Our house has an insulated roof space. Roof spaces get rats. It's part of the whole thing of living in a house; it's shelter, and all sorts of things want to SHARE. Well, we don't particularly want to share with rats, so the attic has traps in it, and every so often the Good Ethnic Boy (hubby) will climb up there to re-bait and/or re-set any traps that need it, and recover the... ah... occasional victim. (This is not because I'm squeamish or lazy; it's because I'm taller than him, and don't fit up there very well. Sensible division of household chores, and all that.)
Choosing the right trap is important. We use snap traps, because live traps leave you with a rat that has to be dealt with somehow, and frankly we don't check often enough for that to be humane. Snap traps, however, have to be strong. Just about any snap trap can deal with a mouse. A rat caught in a weak snap trap is not a dead rat; it is an upset rat with a very heavy necklace.
About a month ago, at a bit past midnight one Sunday night, one of the snap traps in the roof went off. I heard it, because it was in a spot between insulation batts above the bathroom.
I then continued hearing it.
Please see the above paragraph about choosing the right trap.
The Good Ethnic Boy was asleep. He continued to be asleep. He's a heavy sleeper, and I wasn't going to wake him up; poor honey had had an awful few days, and I didn't think being woken up by me and immediately required to go deal with a Situation in the roof would be a good way to start the week. So, I got the ladder out of the garage, got his heavy gardening gloves and a torch and a bucket, climbed up there...
...got the rat...
...and was faced with having to deal
with the rat.
I like rats. I have had many, many pet rats in the past, and probably the only reason I don't have pet rats now is because the Good Ethnic Boy does not like pet rats. (He has also nixed the idea of pet snakes, dangit, and I'm pretty sure if I were to catch a poisonous spider to keep as a pet again - yes, again - he would be Deeply Upset.) However, I wasn't about to try to keep an adult wild rat as a pet even if hubby thought it was a wonderful idea, and while I felt very sorry for it... well, releasing it would have invalidated the whole point of putting kill traps in the roof, and leaving it stuck in the trap looking at me would have been inhumane.
So I took the rat (still in trap) out to the garage, found an extremely dirty towel that had been used to wrap stuff for storage and then in the garden, found a hammer, covered the rat with the towel so it couldn't see its doom coming (and so it wasn't looking at me), aimed VERY VERY CAREFULLY, and... applied the hammer.

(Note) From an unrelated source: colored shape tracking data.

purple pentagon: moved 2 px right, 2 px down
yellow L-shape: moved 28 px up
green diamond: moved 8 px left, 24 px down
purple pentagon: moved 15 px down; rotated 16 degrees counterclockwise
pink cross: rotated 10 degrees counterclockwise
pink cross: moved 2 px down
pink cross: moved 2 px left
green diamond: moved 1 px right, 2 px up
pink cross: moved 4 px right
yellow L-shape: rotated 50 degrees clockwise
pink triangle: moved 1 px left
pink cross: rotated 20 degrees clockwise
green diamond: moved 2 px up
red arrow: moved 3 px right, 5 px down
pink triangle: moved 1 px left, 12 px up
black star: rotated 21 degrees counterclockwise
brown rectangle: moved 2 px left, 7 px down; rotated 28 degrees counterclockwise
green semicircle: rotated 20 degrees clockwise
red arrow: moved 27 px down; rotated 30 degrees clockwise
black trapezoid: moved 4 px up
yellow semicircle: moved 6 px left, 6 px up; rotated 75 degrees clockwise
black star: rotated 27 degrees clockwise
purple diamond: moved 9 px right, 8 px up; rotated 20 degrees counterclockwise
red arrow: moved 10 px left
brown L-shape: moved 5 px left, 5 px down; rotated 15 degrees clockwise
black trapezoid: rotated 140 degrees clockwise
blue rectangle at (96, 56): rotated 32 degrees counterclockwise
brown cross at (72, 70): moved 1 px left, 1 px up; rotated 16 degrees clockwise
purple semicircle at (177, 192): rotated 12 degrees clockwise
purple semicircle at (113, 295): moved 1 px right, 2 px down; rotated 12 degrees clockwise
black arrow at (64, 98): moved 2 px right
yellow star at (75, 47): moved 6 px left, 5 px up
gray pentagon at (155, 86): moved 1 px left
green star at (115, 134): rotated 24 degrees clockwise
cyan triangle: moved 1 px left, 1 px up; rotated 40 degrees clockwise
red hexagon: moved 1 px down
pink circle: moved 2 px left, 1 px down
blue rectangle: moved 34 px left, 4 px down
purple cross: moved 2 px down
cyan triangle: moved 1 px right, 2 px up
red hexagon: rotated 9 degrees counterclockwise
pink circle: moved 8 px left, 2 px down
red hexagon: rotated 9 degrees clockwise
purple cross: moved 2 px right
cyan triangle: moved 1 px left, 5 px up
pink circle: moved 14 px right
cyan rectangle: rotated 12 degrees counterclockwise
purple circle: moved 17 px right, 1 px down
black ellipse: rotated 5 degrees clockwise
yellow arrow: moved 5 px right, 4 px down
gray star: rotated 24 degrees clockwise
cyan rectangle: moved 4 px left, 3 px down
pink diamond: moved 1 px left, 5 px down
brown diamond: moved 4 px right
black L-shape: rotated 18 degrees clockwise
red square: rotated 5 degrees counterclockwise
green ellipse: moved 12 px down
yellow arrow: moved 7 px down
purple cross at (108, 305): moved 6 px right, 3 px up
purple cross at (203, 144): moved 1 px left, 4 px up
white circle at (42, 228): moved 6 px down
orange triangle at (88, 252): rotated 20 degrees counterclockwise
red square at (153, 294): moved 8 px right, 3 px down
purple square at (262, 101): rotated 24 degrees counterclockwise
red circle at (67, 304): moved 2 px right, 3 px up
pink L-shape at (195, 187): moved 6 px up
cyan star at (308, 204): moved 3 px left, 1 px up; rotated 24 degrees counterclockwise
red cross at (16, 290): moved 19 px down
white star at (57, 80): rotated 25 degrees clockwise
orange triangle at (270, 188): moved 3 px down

It was quick and humane. I am a Mighty Huntress. I am frickin' CONAN. Okay, no, not Conan, he wouldn't have apologised to the rat and probably would have eaten the darn thing for breakfast the next day, but Conan also doesn't live in a nice house with a lovely husband and people try to kill him all the time. I can live without being Conan.
The Good Ethnic Boy was very impressed when I told him the next morning, very grateful that I didn't wake him up to do the Manly Thing, and frankly surprised that I didn't get stuck up there between joists or trusses or whatever the awkward wooden bits you have to climb through are called. So was I. Also, if I ever have to go up there again, this time I will get the kneepads out of the garage cupboard first, because ow.